# Dead Space.exe has stopped working help!!=[



## rachet (Oct 12, 2008)

Just installed the game with no problems. I double click on the icon to play the game and it takes about 30 seconds then the error shows up.

Dead Space.exe has stopped working
A problem caused the program to stop working correctly. Windows will close the program and notify you if a solution is available.

I've googled some links and found this..

http://forums.electronicarts.co.uk/dead-space/354693-deadspace-exe-has-stopped-working.html

Ive disconnected my peripherals such as printer, ipod, logitech headphones and my external memory card reader.

I have the latest graphics card driver 178.24 released 15th October.

With that link I don't understand the graphics part and the editing so didn't do any of that.

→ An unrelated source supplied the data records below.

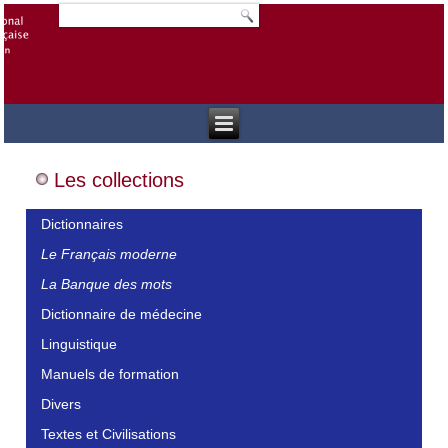
Les collections
Dictionnaires
Le Français moderne
La Banque des mots
Dictionnaire de médecine
Linguistique
Manuels de formation
Divers
Textes et Civilisations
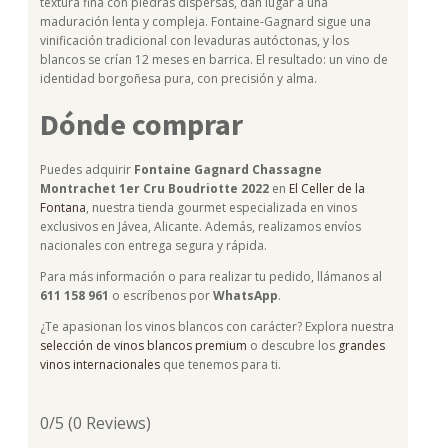
textura fina con piedras dispersas, dan lugar a una
maduración lenta y compleja. Fontaine-Gagnard sigue una
vinificación tradicional con levaduras autóctonas, y los
blancos se crían 12 meses en barrica. El resultado: un vino de
identidad borgoñesa pura, con precisión y alma.
Dónde comprar
Puedes adquirir
Fontaine Gagnard Chassagne
Montrachet 1er Cru Boudriotte 2022
en
El
Celler
de la
Fontana
, nuestra tienda gourmet especializada en vinos
exclusivos en Jávea, Alicante. Además, realizamos envíos
nacionales con entrega segura y rápida.
Para más información o para realizar tu pedido, llámanos al
611 158 961
o escríbenos por
WhatsApp
.
¿Te apasionan los vinos blancos con carácter? Explora nuestra
selección de vinos blancos premium
o descubre los
grandes
vinos internacionales
que tenemos para ti.
0/5
(0 Reviews)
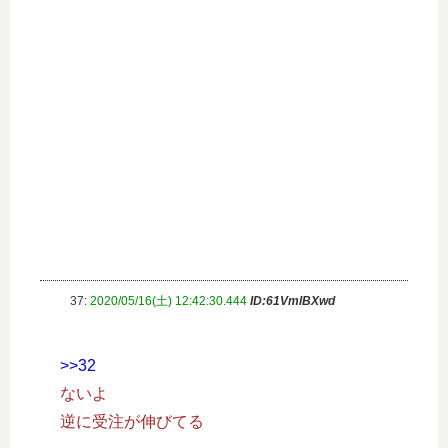
37:
2020/05/16(土) 12:42:30.444
ID:61VmlBXwd
>>32
ないよ
逆に受注が伸びてる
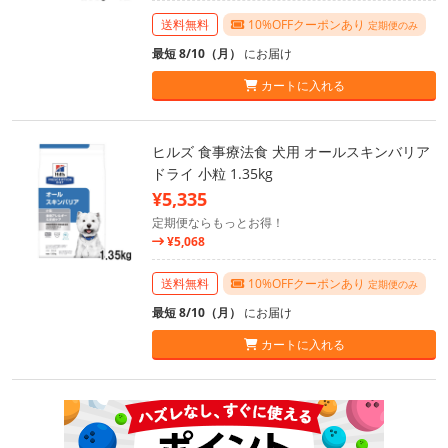
送料無料
10%OFFクーポンあり
定期便のみ
最短 8/10（月）
にお届け
カートに入れる
ヒルズ 食事療法食 犬用 オールスキンバリア
ドライ 小粒 1.35kg
¥5,335
定期便ならもっとお得！
¥5,068
送料無料
10%OFFクーポンあり
定期便のみ
最短 8/10（月）
にお届け
カートに入れる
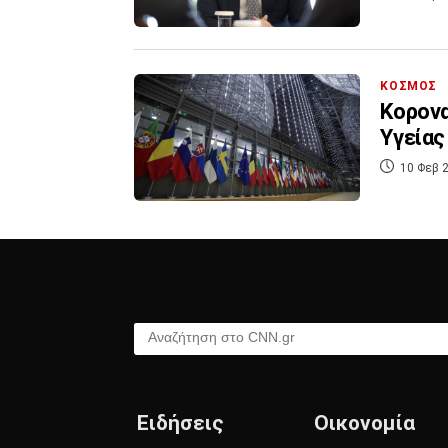
ΚΟΣΜΟΣ
Κορονα
Υγείας
10 Φεβ 2
Αναζήτηση στο CNN.gr
Ειδήσεις
Οικονομία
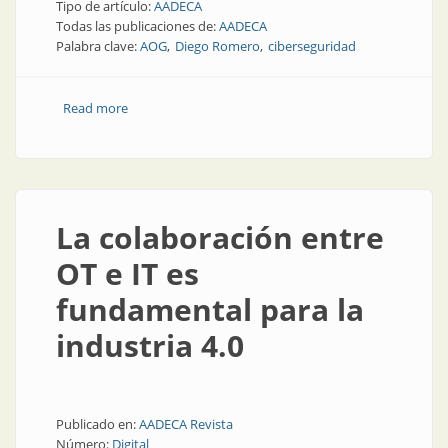
Tipo de artículo:
AADECA
Todas las publicaciones de:
AADECA
Palabra clave:
AOG
Diego Romero
ciberseguridad
Read more
about Ciberseguridad en AOG 2023
La colaboración entre
OT e IT es
fundamental para la
industria 4.0
Publicado en:
AADECA Revista
Número:
Digital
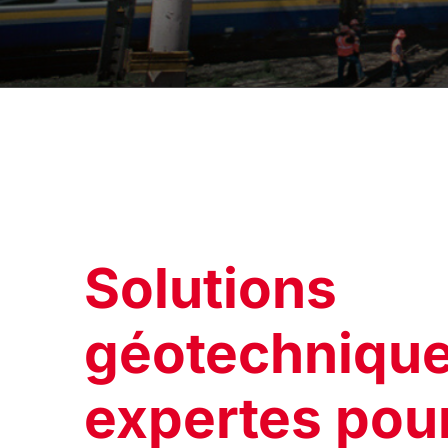
Solutions
géotechniqu
expertes pour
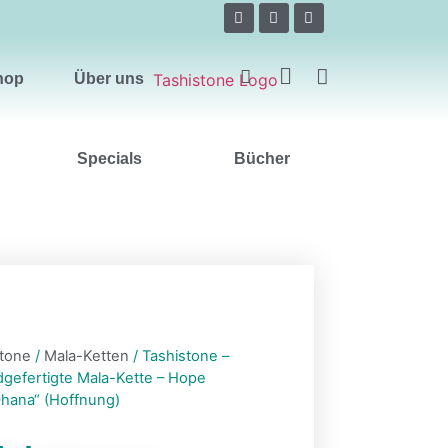
Über uns
hop
Über uns
Specials
Bücher
stone
/
Mala-Ketten
/ Tashistone –
dgefertigte Mala-Kette – Hope
hana“ (Hoffnung)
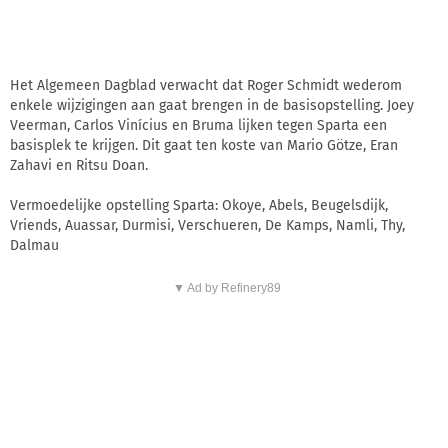
Het Algemeen Dagblad verwacht dat Roger Schmidt wederom
enkele wijzigingen aan gaat brengen in de basisopstelling. Joey
Veerman, Carlos Vinícius en Bruma lijken tegen Sparta een
basisplek te krijgen. Dit gaat ten koste van Mario Götze, Eran
Zahavi en Ritsu Doan.
Vermoedelijke opstelling Sparta: Okoye, Abels, Beugelsdijk,
Vriends, Auassar, Durmisi, Verschueren, De Kamps, Namli, Thy,
Dalmau
▼ Ad by Refinery89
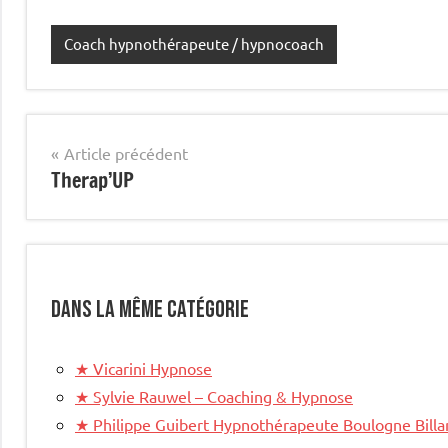
Coach hypnothérapeute / hypnocoach
Étiqueté
avec
site
mis
Navigation
Article précédent
en
Therap’UP
de
avant
l’article
Dans la même catégorie
★
Vicarini Hypnose
★
Sylvie Rauwel – Coaching & Hypnose
★
Philippe Guibert Hypnothérapeute Boulogne Billa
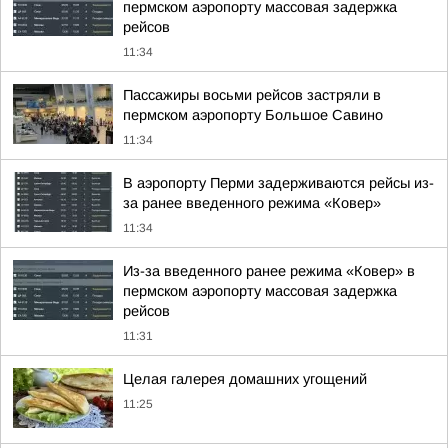
пермском аэропорту массовая задержка
рейсов
11:34
Пассажиры восьми рейсов застряли в
пермском аэропорту Большое Савино
11:34
В аэропорту Перми задерживаются рейсы из-
за ранее введенного режима «Ковер»
11:34
Из-за введенного ранее режима «Ковер» в
пермском аэропорту массовая задержка
рейсов
11:31
Целая галерея домашних угощений
11:25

please help. Really want to play this game


----------



## rachet (Oct 12, 2008)

I unplugged what i thought were peripherals. Graphics tablet and my printer. I disconnected my mouse and keyboard cause they were connected via usb along with my headset but not luck. I dont have a controller for it to not work.


----------



## rachet (Oct 12, 2008)

I've got the game to work but in a weird way. I had to go into Task Manager. Click on explorer.exe and the process tree then still in task manager open dead space.exe and it works. you can Alt+Tab back to dekstop and open explorer.exe and go back into the game and it still works. Should work for people having problems.


----------